● EXERCISE DESCRIPTION: Below are the records. Count the lines containing the string "nicht", and reply with the number alone.

● Records excerpted from a collection:
####################

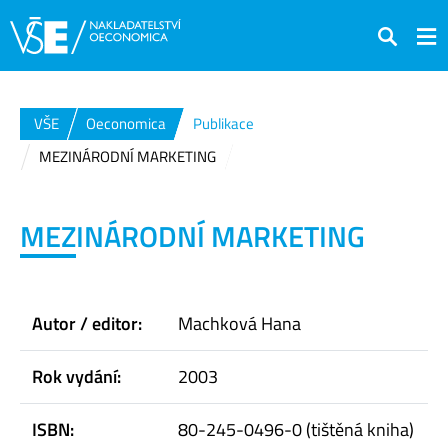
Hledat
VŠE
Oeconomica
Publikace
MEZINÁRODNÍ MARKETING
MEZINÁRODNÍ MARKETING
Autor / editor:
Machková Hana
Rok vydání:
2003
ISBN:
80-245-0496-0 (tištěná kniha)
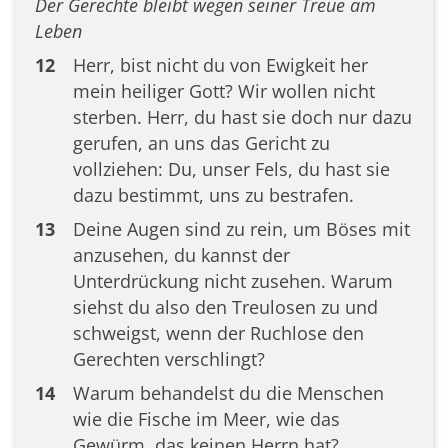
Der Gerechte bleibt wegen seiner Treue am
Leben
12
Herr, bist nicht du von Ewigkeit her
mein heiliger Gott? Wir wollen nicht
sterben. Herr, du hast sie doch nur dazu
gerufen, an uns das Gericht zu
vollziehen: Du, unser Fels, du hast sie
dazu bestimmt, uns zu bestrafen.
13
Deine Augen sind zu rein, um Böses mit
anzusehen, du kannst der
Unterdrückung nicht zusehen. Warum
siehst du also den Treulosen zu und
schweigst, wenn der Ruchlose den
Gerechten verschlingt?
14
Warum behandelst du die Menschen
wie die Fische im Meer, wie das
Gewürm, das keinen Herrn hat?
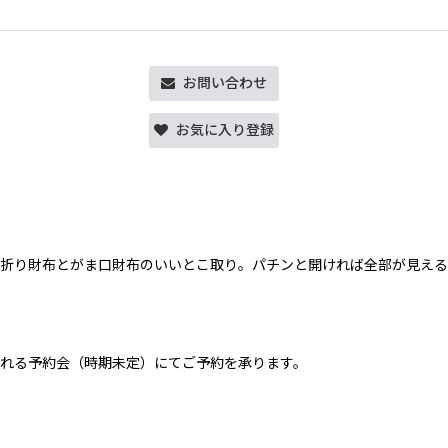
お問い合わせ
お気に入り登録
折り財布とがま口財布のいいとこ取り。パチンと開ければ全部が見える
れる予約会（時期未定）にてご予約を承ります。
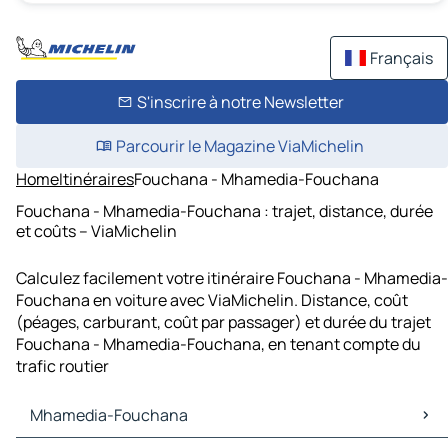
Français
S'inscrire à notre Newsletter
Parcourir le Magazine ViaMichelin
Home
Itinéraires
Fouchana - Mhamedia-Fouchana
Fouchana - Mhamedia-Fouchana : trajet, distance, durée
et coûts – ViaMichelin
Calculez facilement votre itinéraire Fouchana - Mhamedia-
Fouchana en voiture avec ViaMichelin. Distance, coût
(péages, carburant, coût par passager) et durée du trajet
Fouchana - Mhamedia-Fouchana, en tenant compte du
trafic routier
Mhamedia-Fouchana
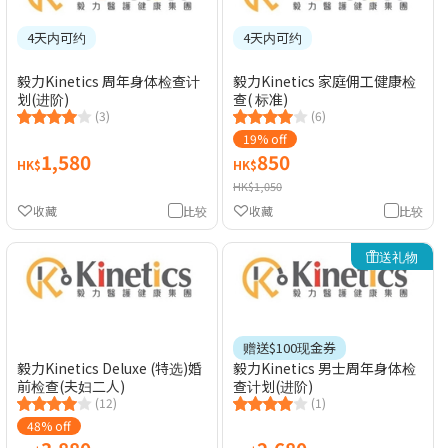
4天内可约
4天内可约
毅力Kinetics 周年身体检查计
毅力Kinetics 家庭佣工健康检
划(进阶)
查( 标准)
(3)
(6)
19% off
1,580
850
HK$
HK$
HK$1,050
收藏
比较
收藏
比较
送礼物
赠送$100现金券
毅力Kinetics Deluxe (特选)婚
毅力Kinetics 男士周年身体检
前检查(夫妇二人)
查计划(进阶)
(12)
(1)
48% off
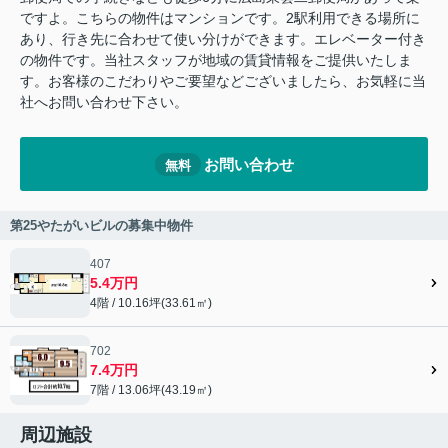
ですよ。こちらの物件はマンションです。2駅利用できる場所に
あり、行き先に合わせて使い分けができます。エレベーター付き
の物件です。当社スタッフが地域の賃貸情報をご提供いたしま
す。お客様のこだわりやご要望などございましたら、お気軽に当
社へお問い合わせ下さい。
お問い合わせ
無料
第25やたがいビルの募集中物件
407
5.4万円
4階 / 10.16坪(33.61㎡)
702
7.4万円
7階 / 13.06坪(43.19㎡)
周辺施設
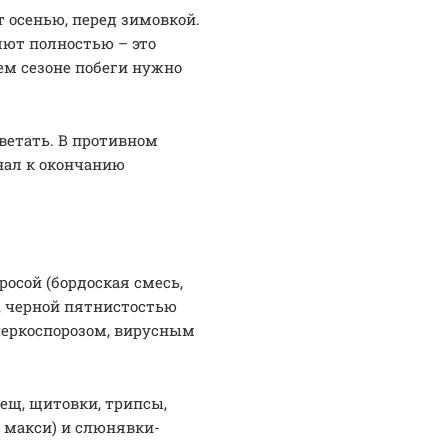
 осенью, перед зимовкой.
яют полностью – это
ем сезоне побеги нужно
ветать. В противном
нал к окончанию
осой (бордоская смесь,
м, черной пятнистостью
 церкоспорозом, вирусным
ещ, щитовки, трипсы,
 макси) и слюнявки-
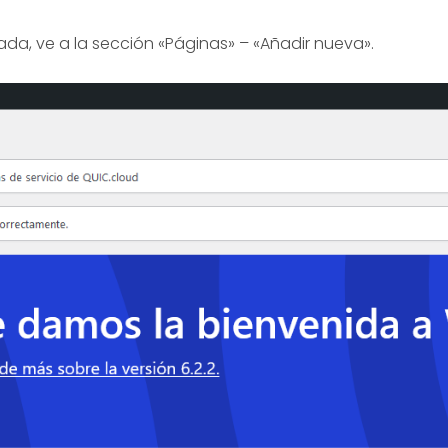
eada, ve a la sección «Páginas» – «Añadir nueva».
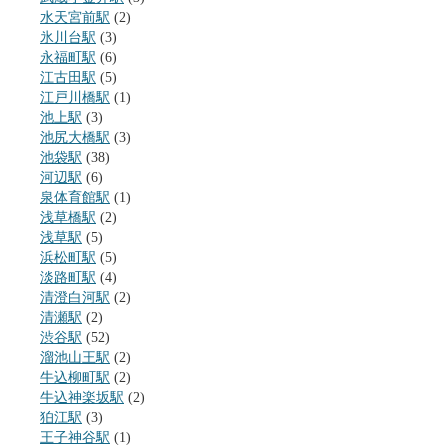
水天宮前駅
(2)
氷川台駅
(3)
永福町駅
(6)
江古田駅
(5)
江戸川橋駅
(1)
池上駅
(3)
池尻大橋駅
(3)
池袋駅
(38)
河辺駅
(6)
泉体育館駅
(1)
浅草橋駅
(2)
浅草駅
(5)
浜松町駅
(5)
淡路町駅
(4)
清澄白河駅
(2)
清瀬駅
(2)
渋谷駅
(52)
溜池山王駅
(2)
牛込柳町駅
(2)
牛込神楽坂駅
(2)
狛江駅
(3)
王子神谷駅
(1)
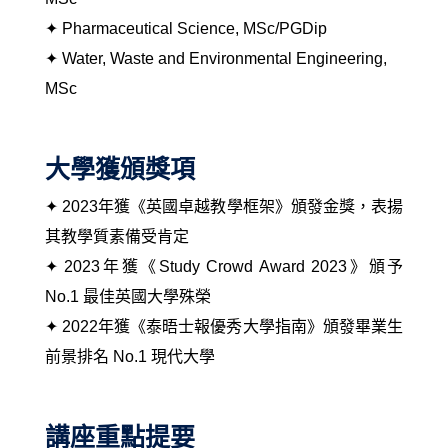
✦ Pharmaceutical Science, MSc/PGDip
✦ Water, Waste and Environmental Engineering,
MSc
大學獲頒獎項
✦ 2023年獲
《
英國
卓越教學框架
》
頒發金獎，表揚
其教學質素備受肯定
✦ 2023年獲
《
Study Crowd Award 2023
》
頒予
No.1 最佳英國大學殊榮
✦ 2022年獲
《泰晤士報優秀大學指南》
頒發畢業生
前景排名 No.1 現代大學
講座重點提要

####################

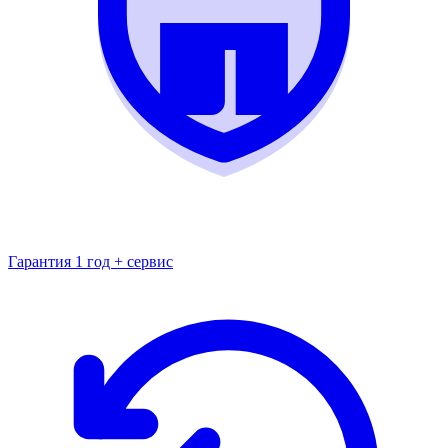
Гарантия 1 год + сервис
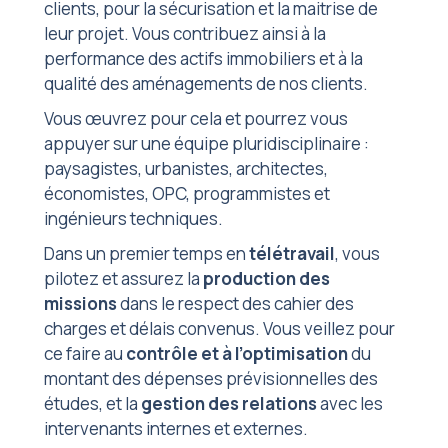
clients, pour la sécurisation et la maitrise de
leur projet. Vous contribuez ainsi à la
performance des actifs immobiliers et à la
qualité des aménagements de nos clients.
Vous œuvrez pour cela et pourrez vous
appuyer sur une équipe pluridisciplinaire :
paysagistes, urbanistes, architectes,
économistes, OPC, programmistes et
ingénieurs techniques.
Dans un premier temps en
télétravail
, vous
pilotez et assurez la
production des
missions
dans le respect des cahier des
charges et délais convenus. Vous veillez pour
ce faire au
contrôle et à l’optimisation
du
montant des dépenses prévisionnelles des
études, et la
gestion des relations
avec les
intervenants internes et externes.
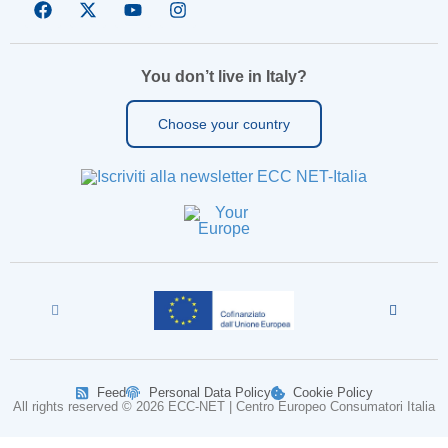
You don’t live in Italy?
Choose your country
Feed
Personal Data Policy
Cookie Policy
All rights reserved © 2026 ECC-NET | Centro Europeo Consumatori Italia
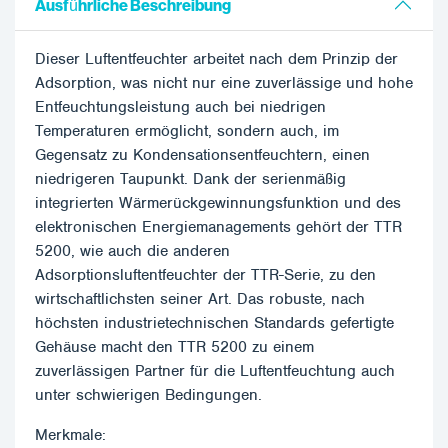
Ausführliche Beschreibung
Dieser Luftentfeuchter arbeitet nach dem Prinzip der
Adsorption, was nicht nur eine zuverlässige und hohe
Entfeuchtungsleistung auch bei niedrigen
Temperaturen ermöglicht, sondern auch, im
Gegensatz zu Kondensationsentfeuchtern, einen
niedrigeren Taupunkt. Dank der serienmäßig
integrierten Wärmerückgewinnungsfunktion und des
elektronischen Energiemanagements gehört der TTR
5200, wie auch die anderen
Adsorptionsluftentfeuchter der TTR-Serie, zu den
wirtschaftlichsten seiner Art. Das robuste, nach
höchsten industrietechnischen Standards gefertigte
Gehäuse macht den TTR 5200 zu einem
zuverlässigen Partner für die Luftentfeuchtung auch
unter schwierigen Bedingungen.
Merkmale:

####################

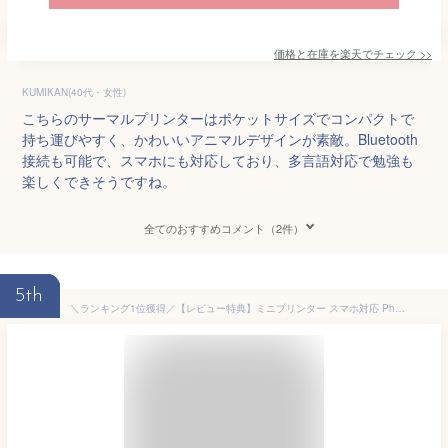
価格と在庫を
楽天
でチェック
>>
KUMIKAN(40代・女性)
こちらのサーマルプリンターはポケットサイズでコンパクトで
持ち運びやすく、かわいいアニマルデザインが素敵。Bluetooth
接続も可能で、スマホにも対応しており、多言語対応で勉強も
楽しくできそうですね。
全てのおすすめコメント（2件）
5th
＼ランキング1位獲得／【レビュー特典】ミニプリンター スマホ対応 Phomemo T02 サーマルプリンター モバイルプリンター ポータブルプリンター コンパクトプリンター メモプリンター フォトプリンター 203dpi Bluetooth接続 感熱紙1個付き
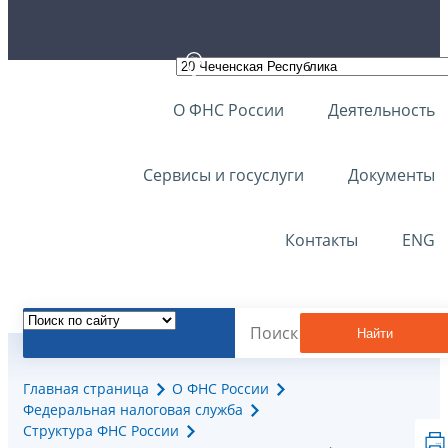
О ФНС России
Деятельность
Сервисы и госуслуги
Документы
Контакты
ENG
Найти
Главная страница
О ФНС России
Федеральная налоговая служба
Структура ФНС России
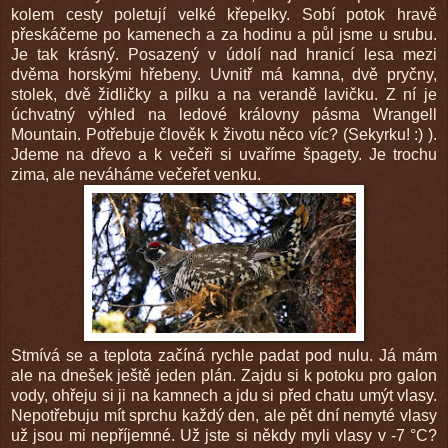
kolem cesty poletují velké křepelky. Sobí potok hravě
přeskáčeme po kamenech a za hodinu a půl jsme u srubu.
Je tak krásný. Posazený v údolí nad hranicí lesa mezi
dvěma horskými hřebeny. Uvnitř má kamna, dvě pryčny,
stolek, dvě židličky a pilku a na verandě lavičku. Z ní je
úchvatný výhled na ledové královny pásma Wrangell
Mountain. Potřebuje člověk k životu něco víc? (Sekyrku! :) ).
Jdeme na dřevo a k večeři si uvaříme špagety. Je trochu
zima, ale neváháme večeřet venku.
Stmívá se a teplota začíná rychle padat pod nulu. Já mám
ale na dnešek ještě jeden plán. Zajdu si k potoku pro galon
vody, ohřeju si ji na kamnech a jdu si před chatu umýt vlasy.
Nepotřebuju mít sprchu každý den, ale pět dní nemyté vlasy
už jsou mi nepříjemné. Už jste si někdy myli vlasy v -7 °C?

####################

● RESULT FOR THIS TASK: 4